One of the many free performances available in the Cultural Arts Center Atrium was the River City Players presenting bits from the upcoming summer comedy “White Lies,” set to debut July 12.

“White Lies” director Debbie Barnhouse has been involved with the River City Players since 1997 and said they have been part of the Summer Arts Festival for four years.

Barnhouse said River City Players perform three shows a year during April, July and November.

“It’s community,” she said. “Anybody that’s willing to drive and come to rehearsal. It’s all volunteer. And it’s a lot of hours involved. We love our volunteers.”

Actor Donna St. Sauver portrays Bea in the production and described the play as “very sassy,” with some adult content.

The play features four women, who once attended the same college but are now having a small reunion 20 years later, she said, along with “lots of drama.”

“So here we’re just doing small snippets, for the children,” she said. “We’re here in Cape. Our productions are always held at Port Cape. This is my first production with River City Players and I’m super excited.”

In the Cultural Arts Center Dance Studio, a free showing of The Edge’s “A Very Aerial Mixed Up Fairytale” was available, featuring a visually stunning performance by multiple child and adult actors from Southeast Missouri.

Adam Beard, 31, of Chaffee, Missouri — one of the aerial artists in the production — was portraying Cheshire Cat from “Alice in Wonderland” and said he has been involved with The Edge in Cape Girardeau for more than a year.

“It’s just basically a summer showcase showing off our students’ talents,” Beard said. “So we’re all students of The Edge or other art affiliates.”

Brenda Newbern, a Southeast Missouri native and executive director of Visit Cape, was relaxing in one of the many hammocks available outside. She said the festival is a good activity that brings in people from all over the area.

“It’s just a great thing. I’m just sitting here and listening to the steel drum band. Its such a wonderful asset for the community,” Newbern said. “I’ve already got my itinerary here set. When they’re finished, I’m going over to the grandstand tent.”

Newbern said the event is for everybody, “even if you don’t have kids to do all the other activities.”

“It’s good for adults, too. You get to sit, watch and enjoy,” she said.

Kevin Morgan and his two teenage daughters, Cherikee and Wendy, traveled from New Madrid, Missouri, and said it’s “obviously worth the drive.”

“We love this. We’re diggin’ the steel drum band. We came last year,” Kevin Morgan said.
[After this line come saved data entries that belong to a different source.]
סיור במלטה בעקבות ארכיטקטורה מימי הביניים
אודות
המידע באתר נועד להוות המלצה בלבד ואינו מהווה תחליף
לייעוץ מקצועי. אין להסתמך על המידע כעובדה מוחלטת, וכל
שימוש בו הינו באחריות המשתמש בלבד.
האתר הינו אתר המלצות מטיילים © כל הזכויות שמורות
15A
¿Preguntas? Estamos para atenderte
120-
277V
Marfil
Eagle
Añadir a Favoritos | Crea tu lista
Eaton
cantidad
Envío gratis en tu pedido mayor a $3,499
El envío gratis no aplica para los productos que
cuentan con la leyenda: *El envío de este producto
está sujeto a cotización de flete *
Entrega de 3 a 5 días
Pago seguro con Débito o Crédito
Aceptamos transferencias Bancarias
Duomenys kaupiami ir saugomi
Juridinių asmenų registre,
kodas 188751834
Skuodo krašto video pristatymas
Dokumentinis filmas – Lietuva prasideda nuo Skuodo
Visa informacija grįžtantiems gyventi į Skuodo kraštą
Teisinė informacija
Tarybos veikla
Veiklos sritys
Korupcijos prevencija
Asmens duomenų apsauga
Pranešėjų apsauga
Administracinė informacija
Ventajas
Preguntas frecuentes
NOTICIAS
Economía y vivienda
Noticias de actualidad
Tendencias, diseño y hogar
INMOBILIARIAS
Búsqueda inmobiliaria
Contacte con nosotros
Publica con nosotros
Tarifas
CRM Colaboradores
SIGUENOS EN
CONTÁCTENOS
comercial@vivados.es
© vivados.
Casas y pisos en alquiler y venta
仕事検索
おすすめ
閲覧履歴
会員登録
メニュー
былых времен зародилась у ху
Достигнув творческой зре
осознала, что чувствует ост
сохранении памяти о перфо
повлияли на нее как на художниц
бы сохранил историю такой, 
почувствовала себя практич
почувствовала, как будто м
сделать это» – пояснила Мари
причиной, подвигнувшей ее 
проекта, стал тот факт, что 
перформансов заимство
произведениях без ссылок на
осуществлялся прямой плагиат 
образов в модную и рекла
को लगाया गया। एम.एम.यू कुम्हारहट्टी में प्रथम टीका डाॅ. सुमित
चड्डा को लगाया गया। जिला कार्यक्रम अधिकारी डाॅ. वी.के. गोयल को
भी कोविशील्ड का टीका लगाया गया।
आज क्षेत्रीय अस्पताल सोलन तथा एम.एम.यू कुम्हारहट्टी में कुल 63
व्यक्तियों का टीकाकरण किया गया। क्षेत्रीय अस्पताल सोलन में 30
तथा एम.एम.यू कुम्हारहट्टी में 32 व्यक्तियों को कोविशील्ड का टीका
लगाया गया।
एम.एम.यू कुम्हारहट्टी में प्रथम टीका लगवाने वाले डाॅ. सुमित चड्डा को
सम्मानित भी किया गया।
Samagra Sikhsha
Cape Girardeau native Patricia Silman and her granddaughter Hayes Needling of Anna, Illinois, attended Friday evening’s performance of “Legally Blonde Jr.” and decided to return for Saturday’s entertainment.

“It was very good,” Silman said. “And my other granddaughter, Jossilyn, is in the cast.”

Four-year-old Needling was busy munching on her snow cone but still had time to show off the painted snake on her arm from one of the activity tents.

“We fed the animals at the petting zoo and we went inside and saw the chalk art and the ceramics,” Silman said.

When asked what she liked most about the day, Needling said, “Everything.”

Rebecca Hurt, a Southeast Missouri State University graduate and theater major, was assisting with the River Campus shuttle golf-cart service offering free rides for patrons. Hurt was one of 105 volunteers at Saturday’s event.

“I think one of the really cool things is that they’re doing ‘Legally Blonde Jr.’ with this,” she said. “It lets kids see that they can do theater as well. It provides them an opportunity to see what it’s like.”

Hurt said the children involved with the production “get to see where we do the costumes” and also where sets are built, providing them with an introduction to the River Campus.

She said the Summer Arts Festival volunteers work 7 a.m. to 7 p.m. in order to set everything up, including all the activity tents.

“And a lot of the volunteers are students,” she said. “So, we all switch off, because obviously it’s so hot. We don’t want anyone getting heat exhaustion.”

With so many volunteers involved with the festival, River Campus box office manager Ellen Farrow described it as “an outpouring of support” from athletics majors, theater majors, community members and patrons.

Farrow said she expected nearly 6,000 attendees during the one-day event.